3. An appeal was taken by the defendant to the District Judge. The learned District Judge held that the status of the plaintiff was not that of a raiyat at fixed rent, but was that of an occupancy riayat. The learned District Judge, however, came to the conclusion
that the plaintiff was estopped from setting up that the interest created by the patta was darraiyati and dismissed plaintiff’s appeal.

4. A second appeal has been taken to this Court and it has been strenuously argued by the learned vakil for the appellant that the patta on the face of it shows that the interest of plaintiff’s predecessor was that of a raiyat and that therefore the patta which purported to grant a permanent heritable dar-raiyati lease contravened the provisions of Section 85, Ben. Ten. Act, and could not be admitted in evidence and is not operative as a permanent lease between the plaintiff and the defendants’ predecessor and on the death of the defendants’ predecessor the tenancy must be taken to have been terminated. Reliance is placed on the decision of the Pull Bench in Chandra Kanta v. Amjad Ali A.I.R. 1921 Cal. 451, and it is contended that the present case is governed by the first of the three propositions laid down by the Full Bench. I cannot accept this contention, for it would appear from the statements contained in the patta of 1258 that plaintiff represented to the defendants’ predecessor Rahamat Ali that his status was not that of an ordinary occupancy raiyat, but of a raiyat whose interest was transferable, for it is stated that it was the original raiyati of Abinas Chandra Acharjya and had been purchased at an auction by Sarat Chandra Mahajan. The lease which was granted to Rahamat Ali was described as “bundobasti istemrari daimi kayemi harsana jotedari.” The word “daimi” means
relating to what is perpetual the perpetual1 settlement of the revenue. See Wilsons, Glossary, p. 119.

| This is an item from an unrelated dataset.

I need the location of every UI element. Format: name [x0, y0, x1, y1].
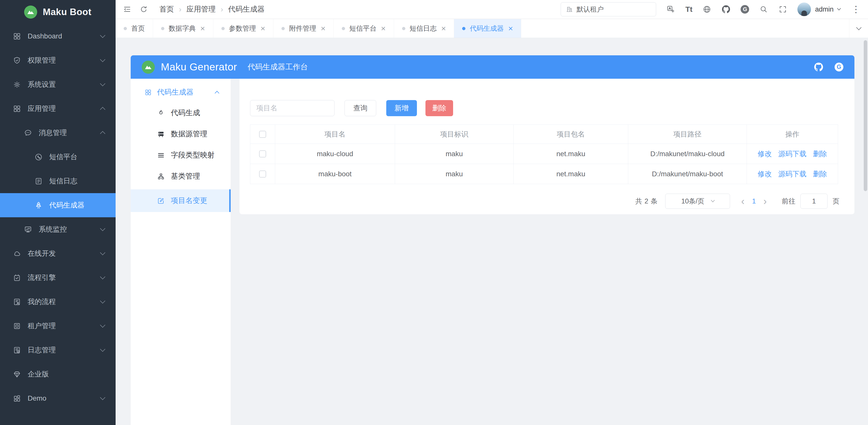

5. So it was intended to convey the notion of fixity of rent. The word “diami” imports the notion of fixity of rent. It is stated that in certain localities in Chittagong kayemi raiyats have written leases at fixed rates of rent so that plaintiff by the patta purported to grant a permanent lease with a fixed rental and he represented that his own interest was that of a raiyat whose interest was transferable : see District Gazeteer of 1908 (Chittagong), 152. These representations would certainly convey the impression that the plaintiff was a raiyat at a fixed rent. The learned District Judge says,
the only way in which the terms of the patta can be made consistent is by interpreting raiyati’ to mean raiyati at fixed rent.

6. The plaintiff in his evidence does not deny that he represented himself to have mokarari rights; on the contrary he says that he does not know whether his interest is mokarari or not. Plaintiff’s raiyati was acquired by auction purchase by his brother Sarat. The sale certificate has not been produced, and the fact that permanent lease at a fixed rental was being granted in respect of a raiyati which was transferable carries with it the plainest implication that the raiyati was a raiyati at a fixed rent, which alone is transferable under the law without the consent of the landlord. The case, therefore, falls within the second proposition laid down by the Pull Bench as the patta was granted by the plaintiff who, on the face of the document, professed to have a higher status than that of a raiyat and consequently the defendant may rightly invoke the doctrine of estoppel and plead1 that the plaintiff cannot be permitted to prove that his status was not that of a raiyati at fixed rent.

7. The defendants’ predecessor and the defendant after his death had been in possession since 1888 under the patta. I think the lower appellate Court has put a correct interpretation on the patta. The appeal fails and must be dismissed with costs.